A bill that would make South Dakota the first state in the nation to ban transgender students from using public school bathrooms and locker rooms that align with their gender identities is on the brink of becoming law.
House Bill 1008 cleared the state Senate Education Committee Thursday on a 4-2 party line vote and could pass through the Republican-controlled state Senate as early as next week. Having already been approved by the state House of Representatives, the bill would then need only the signature of Republican Gov. Dennis Daugaard to take effect.
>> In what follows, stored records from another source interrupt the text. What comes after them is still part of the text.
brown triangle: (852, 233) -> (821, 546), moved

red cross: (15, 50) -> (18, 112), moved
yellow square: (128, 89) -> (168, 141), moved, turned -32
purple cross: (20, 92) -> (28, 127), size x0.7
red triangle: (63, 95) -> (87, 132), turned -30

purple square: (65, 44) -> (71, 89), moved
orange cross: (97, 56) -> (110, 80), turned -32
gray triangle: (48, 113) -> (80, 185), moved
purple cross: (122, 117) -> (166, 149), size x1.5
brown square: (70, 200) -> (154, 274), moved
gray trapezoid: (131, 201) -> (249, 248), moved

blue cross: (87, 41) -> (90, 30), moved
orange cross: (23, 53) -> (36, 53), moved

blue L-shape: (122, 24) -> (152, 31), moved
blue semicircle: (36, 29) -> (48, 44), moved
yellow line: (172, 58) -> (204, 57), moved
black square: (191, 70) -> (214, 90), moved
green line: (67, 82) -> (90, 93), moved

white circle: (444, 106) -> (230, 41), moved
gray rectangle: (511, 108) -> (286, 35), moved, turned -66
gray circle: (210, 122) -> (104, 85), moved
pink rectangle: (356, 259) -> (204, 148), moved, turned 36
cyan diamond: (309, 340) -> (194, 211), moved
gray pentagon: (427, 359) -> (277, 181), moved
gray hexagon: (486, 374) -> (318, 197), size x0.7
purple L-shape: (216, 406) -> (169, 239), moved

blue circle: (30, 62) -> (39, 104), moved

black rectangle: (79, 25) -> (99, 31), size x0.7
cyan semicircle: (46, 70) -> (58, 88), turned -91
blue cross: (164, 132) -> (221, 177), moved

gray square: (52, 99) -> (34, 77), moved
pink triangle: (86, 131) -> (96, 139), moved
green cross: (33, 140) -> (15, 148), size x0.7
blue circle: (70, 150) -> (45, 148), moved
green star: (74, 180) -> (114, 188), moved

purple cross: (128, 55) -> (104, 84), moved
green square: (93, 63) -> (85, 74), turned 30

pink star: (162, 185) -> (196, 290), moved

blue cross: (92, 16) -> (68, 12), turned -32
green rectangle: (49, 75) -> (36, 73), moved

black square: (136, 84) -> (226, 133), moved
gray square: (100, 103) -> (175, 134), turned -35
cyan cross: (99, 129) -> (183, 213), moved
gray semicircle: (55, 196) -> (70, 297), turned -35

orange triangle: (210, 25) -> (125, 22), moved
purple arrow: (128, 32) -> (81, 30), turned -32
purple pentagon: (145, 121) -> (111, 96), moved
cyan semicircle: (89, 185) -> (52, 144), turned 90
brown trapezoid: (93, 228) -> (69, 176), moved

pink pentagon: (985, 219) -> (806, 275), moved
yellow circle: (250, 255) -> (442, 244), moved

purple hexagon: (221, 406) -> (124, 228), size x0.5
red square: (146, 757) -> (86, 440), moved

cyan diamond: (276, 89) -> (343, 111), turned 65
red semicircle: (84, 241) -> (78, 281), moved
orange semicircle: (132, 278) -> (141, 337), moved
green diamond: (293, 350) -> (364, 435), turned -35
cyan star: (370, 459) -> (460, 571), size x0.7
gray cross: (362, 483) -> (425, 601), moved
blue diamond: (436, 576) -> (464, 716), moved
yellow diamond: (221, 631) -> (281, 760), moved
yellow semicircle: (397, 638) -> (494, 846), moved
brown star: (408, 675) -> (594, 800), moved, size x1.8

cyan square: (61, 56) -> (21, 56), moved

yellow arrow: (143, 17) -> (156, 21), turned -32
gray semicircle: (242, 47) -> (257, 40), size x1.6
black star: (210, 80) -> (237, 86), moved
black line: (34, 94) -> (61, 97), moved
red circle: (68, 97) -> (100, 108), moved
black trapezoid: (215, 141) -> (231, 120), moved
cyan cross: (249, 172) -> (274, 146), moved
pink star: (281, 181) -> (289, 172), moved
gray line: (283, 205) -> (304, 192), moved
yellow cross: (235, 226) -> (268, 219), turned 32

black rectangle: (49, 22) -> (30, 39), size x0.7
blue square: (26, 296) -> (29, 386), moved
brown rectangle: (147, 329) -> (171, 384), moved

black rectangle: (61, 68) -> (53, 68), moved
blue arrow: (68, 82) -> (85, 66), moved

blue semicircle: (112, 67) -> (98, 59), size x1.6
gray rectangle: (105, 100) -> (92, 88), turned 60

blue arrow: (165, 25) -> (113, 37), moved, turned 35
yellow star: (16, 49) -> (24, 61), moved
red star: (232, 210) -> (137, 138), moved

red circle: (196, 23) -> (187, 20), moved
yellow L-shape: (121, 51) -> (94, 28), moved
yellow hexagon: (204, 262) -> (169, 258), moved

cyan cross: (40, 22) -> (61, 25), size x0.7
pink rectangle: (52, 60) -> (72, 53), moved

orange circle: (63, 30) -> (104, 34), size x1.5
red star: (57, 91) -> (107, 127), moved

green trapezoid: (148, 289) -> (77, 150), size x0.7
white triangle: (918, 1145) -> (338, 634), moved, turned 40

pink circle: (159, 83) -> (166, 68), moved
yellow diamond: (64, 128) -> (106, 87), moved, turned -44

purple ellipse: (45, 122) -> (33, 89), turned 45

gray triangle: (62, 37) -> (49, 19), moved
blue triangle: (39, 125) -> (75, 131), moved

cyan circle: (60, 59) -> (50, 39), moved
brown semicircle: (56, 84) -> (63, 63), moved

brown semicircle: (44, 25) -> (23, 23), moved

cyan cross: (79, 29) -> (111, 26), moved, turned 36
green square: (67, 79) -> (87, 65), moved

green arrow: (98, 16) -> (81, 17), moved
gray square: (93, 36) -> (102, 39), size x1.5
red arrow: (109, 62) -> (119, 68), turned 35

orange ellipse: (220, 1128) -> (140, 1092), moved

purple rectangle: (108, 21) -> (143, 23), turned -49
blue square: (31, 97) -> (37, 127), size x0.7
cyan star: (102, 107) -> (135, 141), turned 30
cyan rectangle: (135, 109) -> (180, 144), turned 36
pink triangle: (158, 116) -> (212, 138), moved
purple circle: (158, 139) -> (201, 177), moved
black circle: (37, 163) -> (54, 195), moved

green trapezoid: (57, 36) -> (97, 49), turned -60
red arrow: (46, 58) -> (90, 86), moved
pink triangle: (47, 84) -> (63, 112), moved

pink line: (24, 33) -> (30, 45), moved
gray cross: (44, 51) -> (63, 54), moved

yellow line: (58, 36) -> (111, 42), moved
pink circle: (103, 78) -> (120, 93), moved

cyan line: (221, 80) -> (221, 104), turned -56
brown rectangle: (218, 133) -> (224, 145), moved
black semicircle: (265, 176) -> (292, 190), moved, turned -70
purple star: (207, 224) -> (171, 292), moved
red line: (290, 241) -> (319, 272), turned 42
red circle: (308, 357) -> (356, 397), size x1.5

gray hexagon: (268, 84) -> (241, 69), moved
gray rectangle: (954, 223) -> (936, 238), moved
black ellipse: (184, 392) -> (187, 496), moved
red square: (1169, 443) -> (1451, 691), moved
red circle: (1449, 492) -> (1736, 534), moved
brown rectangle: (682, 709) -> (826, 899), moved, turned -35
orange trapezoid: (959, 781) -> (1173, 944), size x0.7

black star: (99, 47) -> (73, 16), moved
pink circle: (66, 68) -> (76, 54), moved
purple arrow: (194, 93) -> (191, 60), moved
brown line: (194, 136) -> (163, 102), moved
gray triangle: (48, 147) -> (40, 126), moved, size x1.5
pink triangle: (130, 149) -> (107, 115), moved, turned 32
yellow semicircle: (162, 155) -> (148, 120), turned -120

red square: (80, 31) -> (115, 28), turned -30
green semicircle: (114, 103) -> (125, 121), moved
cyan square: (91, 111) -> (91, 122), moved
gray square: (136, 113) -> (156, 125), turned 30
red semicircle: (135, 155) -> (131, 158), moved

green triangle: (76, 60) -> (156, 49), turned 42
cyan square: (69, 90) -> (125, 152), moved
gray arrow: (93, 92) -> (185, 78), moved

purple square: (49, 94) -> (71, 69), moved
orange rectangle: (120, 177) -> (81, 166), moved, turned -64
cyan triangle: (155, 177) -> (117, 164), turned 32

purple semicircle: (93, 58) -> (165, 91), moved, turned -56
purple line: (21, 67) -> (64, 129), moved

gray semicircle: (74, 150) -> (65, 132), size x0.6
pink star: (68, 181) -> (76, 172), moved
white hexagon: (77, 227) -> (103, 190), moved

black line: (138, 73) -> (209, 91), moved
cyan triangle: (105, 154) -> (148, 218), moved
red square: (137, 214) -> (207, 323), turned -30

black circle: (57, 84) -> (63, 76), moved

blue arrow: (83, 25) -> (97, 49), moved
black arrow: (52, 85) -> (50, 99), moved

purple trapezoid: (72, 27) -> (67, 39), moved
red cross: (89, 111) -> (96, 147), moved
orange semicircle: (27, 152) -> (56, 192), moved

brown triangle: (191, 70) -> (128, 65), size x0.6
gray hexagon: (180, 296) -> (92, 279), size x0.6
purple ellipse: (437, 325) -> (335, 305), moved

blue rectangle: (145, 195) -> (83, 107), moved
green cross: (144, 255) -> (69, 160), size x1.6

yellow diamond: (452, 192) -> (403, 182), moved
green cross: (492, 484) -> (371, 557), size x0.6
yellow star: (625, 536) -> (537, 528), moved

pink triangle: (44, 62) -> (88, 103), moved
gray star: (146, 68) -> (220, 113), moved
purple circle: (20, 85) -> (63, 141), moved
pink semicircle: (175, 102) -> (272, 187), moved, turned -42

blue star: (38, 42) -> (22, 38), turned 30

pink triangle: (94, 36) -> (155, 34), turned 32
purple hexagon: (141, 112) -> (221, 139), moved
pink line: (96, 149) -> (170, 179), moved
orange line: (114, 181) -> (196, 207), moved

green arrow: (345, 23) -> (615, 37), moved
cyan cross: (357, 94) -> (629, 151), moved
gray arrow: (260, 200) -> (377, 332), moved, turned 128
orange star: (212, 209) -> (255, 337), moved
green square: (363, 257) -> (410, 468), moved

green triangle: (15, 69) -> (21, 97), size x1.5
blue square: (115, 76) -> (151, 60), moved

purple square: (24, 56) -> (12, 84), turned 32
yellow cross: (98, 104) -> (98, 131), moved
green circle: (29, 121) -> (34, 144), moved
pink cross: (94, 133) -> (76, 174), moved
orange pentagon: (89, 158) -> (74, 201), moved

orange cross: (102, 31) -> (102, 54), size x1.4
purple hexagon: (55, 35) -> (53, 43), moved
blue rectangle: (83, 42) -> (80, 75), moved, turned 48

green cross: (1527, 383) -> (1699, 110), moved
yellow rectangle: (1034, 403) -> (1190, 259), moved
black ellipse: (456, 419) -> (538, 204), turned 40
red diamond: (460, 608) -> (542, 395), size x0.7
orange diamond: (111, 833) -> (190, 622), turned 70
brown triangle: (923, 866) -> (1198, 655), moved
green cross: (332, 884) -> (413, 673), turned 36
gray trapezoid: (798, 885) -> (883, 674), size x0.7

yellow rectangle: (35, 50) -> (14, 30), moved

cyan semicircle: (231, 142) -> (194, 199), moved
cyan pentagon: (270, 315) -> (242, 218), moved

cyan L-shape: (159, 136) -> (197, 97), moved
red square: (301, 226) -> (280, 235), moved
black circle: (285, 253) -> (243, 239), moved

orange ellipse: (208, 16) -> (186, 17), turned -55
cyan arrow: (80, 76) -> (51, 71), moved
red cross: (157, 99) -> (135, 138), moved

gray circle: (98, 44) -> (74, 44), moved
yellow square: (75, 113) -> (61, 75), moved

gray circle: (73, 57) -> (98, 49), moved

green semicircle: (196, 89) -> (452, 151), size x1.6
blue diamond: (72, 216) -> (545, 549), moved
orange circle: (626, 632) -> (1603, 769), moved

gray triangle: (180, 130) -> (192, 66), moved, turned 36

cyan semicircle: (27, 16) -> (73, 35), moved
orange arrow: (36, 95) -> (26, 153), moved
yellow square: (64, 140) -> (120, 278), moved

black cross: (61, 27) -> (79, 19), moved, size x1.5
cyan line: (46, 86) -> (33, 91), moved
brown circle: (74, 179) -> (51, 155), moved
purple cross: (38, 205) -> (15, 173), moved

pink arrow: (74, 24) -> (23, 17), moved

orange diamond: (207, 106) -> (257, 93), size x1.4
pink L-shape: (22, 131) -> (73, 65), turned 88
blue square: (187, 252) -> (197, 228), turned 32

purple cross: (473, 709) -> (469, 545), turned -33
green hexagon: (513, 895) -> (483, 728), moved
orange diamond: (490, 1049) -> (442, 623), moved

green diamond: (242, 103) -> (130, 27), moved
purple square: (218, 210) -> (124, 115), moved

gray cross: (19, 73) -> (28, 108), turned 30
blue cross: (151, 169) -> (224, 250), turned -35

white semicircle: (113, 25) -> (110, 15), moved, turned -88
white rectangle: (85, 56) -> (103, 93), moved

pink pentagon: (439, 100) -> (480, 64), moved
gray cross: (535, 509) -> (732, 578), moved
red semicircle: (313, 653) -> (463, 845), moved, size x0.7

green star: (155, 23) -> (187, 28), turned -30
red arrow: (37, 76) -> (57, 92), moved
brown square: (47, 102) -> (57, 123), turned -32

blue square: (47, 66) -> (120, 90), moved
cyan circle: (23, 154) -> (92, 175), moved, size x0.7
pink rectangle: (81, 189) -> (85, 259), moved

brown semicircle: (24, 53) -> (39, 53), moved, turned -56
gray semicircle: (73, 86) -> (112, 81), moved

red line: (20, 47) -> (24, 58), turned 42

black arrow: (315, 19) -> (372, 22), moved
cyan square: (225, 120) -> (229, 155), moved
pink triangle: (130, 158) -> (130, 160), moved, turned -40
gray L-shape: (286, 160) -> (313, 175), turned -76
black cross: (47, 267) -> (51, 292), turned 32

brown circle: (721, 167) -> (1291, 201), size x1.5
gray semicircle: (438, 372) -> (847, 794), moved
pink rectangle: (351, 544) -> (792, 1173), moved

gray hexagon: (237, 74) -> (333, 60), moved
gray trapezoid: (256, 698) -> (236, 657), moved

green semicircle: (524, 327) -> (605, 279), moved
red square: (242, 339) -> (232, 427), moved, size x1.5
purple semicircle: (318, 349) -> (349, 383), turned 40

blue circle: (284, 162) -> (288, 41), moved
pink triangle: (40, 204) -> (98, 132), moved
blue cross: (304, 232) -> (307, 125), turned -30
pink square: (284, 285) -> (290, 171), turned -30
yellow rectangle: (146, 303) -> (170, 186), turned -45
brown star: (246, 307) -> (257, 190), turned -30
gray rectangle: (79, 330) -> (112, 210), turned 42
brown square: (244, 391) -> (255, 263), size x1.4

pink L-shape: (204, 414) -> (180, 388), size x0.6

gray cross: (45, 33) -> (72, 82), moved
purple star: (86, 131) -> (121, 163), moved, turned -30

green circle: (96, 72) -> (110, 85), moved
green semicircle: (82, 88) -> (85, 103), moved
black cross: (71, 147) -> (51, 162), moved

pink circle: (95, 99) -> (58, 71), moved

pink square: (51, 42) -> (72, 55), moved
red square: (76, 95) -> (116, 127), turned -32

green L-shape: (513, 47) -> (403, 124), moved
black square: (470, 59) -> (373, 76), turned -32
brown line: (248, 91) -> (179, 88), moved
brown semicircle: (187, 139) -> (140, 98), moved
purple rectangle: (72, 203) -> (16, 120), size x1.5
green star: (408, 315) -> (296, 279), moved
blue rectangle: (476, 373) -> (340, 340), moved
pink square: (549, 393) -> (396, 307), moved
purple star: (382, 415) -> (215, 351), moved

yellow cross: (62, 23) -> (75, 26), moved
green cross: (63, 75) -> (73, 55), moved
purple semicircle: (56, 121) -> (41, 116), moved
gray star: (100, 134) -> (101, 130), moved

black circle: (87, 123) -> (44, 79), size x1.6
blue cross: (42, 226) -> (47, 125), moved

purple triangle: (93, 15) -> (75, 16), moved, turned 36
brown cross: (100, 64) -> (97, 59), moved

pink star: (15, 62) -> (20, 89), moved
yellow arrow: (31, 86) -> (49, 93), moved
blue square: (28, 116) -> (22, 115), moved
One of four anti-LGBT measures introduced in South Dakota this session and part of a raft of anti-LGBT legislation pending nationwide, HB 1008 would restrict access to public school restrooms and locker rooms based solely on a person’s “biological sex,” defined in this bill as “the physical condition of being male or female as determined by a person’s chromosomes and anatomy as identified at birth.” Transgender students, who identify with a gender that differs from the one assigned to them at birth, would be entitled to a “reasonable accommodation” under this legislation — which could include a single-stall, unisex, or faculty restroom, but not the restrooms “designated for use by students of the opposite biological sex if students of the opposite biological sex are present or could be present.”
LGBT advocates believe the bill to be discriminatory and potentially dangerous to children who suffer from gender dysphoria, a condition the Diagnostic and Statistical Manual of Mental Disorders (DSM-5) defines as “clinically significant distress” arising in people whose gender assigned at birth differs from the one with which they identify. As treatment, the DSM-5 recommends a broad set of options including social and legal transition to the desired gender. That process, they argue, would hit a wall without access to facilities that correspond to a person’s gender identity.
“This outrageous legislation is a blatant attack on transgender children,” said Human Rights Campaign President Chad Griffin in a statement. “These vulnerable youth deserve support and solutions to the high rates of discrimination and harassment they already face, not a deplorable message of hatred from their lawmakers.”